Use Case
I need to run a stateful application in active-passive mode across 2 geographic sites for disaster recovery. At any given time, only one instance should be active to avoid data corruption or conflicting operations.
Setup:
-
Site 1 (Primary): 3-5 Consul servers + Application instance
-
Site 2 (DR): 3-5 Consul servers + Application instance
-
Site 3 (Tiebreaker): 1-3 Consul servers (no app, just for quorum)
Requirements:
-
Automatic failover when primary site fails completely
-
Critical: Absolute guarantee against split-brain (both sites active simultaneously)
-
The application cannot tolerate even brief periods of dual-active state
Approach
Using Consul sessions + KV lock:
-
App acquires lock on
service/myapp/leaderwith session -
Session TTL = 30s with continuous renewals
-
On failure, session expires → lock released → failover
The Problem: Split-Brain During Network Partition?
Since WAN federation uses async gossip between datacenters:
Network partition: Site 1 isolated from Site 2 & 3
Site 1:
- Holds lock, renews session locally (Raft within Site 1)

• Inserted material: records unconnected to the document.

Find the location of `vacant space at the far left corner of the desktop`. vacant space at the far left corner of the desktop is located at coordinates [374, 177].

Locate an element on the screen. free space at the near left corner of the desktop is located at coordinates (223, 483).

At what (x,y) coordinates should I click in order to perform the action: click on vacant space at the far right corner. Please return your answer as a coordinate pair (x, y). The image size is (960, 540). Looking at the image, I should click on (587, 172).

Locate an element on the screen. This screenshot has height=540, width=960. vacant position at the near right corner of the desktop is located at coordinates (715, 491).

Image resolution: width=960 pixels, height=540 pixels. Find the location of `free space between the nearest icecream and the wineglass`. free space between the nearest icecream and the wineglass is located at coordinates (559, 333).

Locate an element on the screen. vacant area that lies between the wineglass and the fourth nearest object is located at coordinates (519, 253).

- Cannot replicate to Site 2/3
Site 2:
- Stops receiving renewals
- Session expires after 30s
- Acquires lock
Result: Both sites think they hold the lock
Questions
-
Can split-brain occur with this setup? My understanding is yes, because:
-
Strong consistency within each DC (Raft)
-
Eventual consistency between DCs (async gossip)
-
-
Is Consul WAN federation designed for this use case? Or is it better suited for service discovery where eventual consistency is acceptable?
-
Recommended approach? Should I:
- Use etcd instead (single Raft across all sites)
Environment
- K8s clusters in 3 geographic regions